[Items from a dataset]
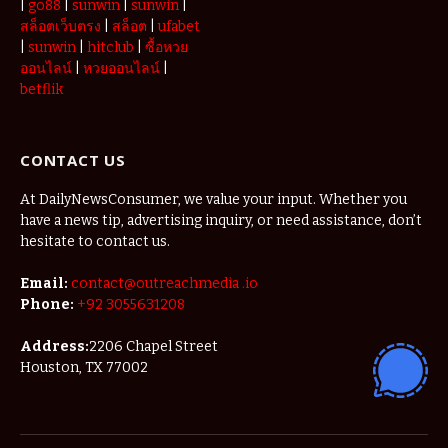
|
go88
|
sunwin
|
sunwin
|
สล็อตเว็บตรง
|
สล็อต
|
ufabet
|
sunwin
|
hitclub
|
ซื้อหวย
ออนไลน์
|
หวยออนไลน์
|
betflik
CONTACT US
At DailyNewsConsumer, we value your input. Whether you
have a news tip, advertising inquiry, or need assistance, don’t
hesitate to contact us.
Email:
contact@outreachmedia .io
Phone:
+92 3055631208
Address:
2206 Chapel Street
Houston, TX 77002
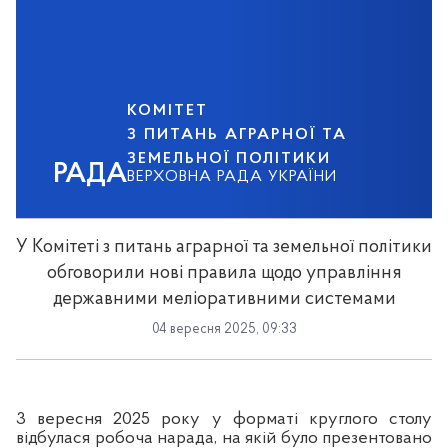
КОМІТЕТ
З ПИТАНЬ АГРАРНОЇ ТА
ЗЕМЕЛЬНОЇ ПОЛІТИКИ
РАДА
ВЕРХОВНА РАДА УКРАЇНИ
У Комітеті з питань аграрної та земельної політики
обговорили нові правила щодо управління
державними меліоративними системами
04 вересня 2025, 09:33
3 вересня 2025 року у форматі круглого столу
відбулася робоча нарада, на якій було презентовано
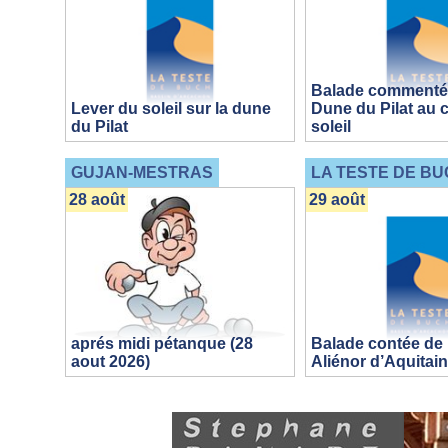
Balade commentée
Lever du soleil sur la dune
Dune du Pilat au 
du Pilat
soleil
GUJAN-MESTRAS
LA TESTE DE BU
28 août
29 août
aprés midi pétanque (28
Balade contée de 
aout 2026)
Aliénor d’Aquitai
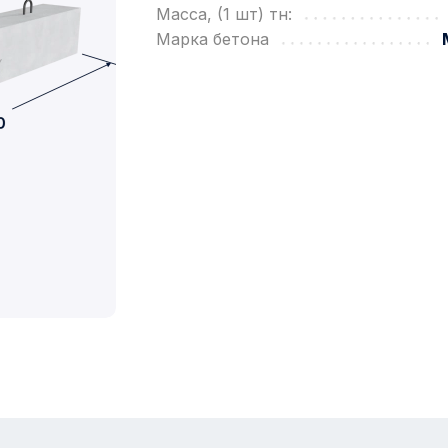
Масса, (1 шт) тн:
Марка бетона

■ Task item: Each record should be copied exactly, and each image left out.

■ Problem solution:
|
go88
|
sunwin
|
sunwin
|
สล็อตเว็บตรง
|
สล็อต
|
ufabet
|
sunwin
|
hitclub
|
ซื้อหวย
ออนไลน์
|
หวยออนไลน์
|
betflik
CONTACT US
At DailyNewsConsumer, we value your input. Whether you
have a news tip, advertising inquiry, or need assistance, don’t
hesitate to contact us.
Email:
contact@outreachmedia .io
Phone:
+92 3055631208
Address:
2206 Chapel Street
Houston, TX 77002
КОМІТЕТ
З ПИТАНЬ АГРАРНОЇ ТА
ЗЕМЕЛЬНОЇ ПОЛІТИКИ
РАДА
ВЕРХОВНА РАДА УКРАЇНИ
У Комітеті з питань аграрної та земельної політики
обговорили нові правила щодо управління
державними меліоративними системами
04 вересня 2025, 09:33
3 вересня 2025 року у форматі круглого столу
відбулася робоча нарада, на якій було презентовано
Balade commentée
Lever du soleil sur la dune
Dune du Pilat au 
du Pilat
soleil
GUJAN-MESTRAS
LA TESTE DE BU
28 août
29 août
aprés midi pétanque (28
Balade contée de 
aout 2026)
Aliénor d’Aquitai
Масса, (1 шт) тн:
Марка бетона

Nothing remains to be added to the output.